---
name: jack-scroll-3d-sites
description: >
  Build or review scroll-driven 3D/video/frame-sequence websites where a product,
  object, or visual transforms as the user scrolls. Use for 3D scroll websites,
  scroll-linked canvas, video-on-scroll, frame extraction with FFmpeg, GSAP
  ScrollTrigger, Framer Motion useScroll, Three.js accents, Apple-style
  scrollytelling, or Jack Roberts inspired scroll-stop site builds.
---

# Jack Scroll 3D Sites

Use this skill to implement premium scroll-driven websites that scrub a video or image sequence as the user scrolls.

Source attribution: public-safe synthesis inspired by Jack Roberts' public teaching on 3D scroll-based websites. Credit Jack Roberts and link https://www.youtube.com/watch?v=TZUTe7s11-I when referencing the method publicly.

## Choose The Build Mode

- Existing project: match its framework, routing, styling, and deployment conventions.
- Portable demo: use single-page HTML/CSS/JS with a local server.
- Next.js/React: use Framer Motion or GSAP when the app already uses React or needs componentized pages.
- 3D accent: use Three.js only when there is a real 3D requirement; keep the primary 3D/canvas scene full-bleed or clearly integrated.

Use Context7 for current docs when using Next.js, GSAP, Framer Motion, Three.js, Vercel, or browser APIs.

## Asset Intake

Ask for or discover:

- video file or frame sequence
- brand name, logo, colors, fonts, CTA, and copy source
- intended pages and primary conversion
- whether this is a demo, production site, or client pitch

If the user has only prompts, route to `jack-scroll-asset-prompts` first.

## Frame Sequence Pattern

Use FFmpeg when a video must be scrubbed by scroll:

```bash
ffprobe -v quiet -print_format json -show_streams -show_format video.mp4
ffmpeg -i video.mp4 -vf "fps=12,scale=1920:-2" -q:v 2 public/sequence/frame_%04d.jpg
```

Tune frame count to the experience:

- 40 to 80 frames for lightweight demos.
- 80 to 150 frames for premium hero sections.
- Prefer compressed JPG/WebP over huge PNG sequences.
- Preload frames and show loading progress before revealing the section.

## Scroll Implementation Rules

- Map scroll progress to frame index and draw with `requestAnimationFrame`.
- Only redraw when the frame index changes.
- Use `devicePixelRatio` aware canvas sizing for crisp rendering.
- Use cover fit on desktop when the subject remains visible; use contain or slightly zoomed contain on mobile when cropping would hide the asset.
- Avoid `scroll-behavior: smooth` on frame-accurate scrub sections.
- Keep scroll duration adjustable, commonly 250vh to 500vh.
- Use sticky canvas sections for the scrubbed visual and normal document flow around it.

## Motion And UX

- Add text beats sparingly.
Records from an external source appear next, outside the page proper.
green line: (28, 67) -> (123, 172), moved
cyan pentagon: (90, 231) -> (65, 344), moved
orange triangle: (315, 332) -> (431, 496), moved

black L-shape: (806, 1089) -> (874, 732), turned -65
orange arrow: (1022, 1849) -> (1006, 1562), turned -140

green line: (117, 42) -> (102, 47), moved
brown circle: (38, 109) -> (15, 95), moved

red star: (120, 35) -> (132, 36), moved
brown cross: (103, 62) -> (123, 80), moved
The asset is the hero; overlays should not block important object details.
- Use `emil-animation-polish` for overlay fades, buttons, nav transitions, and hover/press states.
- Use `fluid-animations` for snap points, scroll stops, gesture-controlled panels, or momentum-sensitive interactions.
- Respect `prefers-reduced-motion`: provide a still image, shorter fade, or non-scrubbed fallback.
- Keep mobile cards compact so text never overlaps the object or viewport controls.

## Production Checks

- Test desktop and mobile viewport screenshots.
- Verify no blank canvas, missing frames, flicker, text overlap, or huge layout shift.
- Confirm assets load from a local server, not `file://`, when browser security requires it.
- Check Lighthouse/performance basics and image sizes.
- Add meaningful alt text or adjacent accessible copy for visual content.
- Do not deploy or publish without explicit user approval.

## Routing

- Pair with `design-taste-frontend` for visual direction.
- Pair with `modern-web-guidance` for platform correctness and accessibility.
- Pair with `playwright-cli` for real-browser proof.
- Pair with `jack-seo-launch-audit` when pages are ready for SEO and launch review.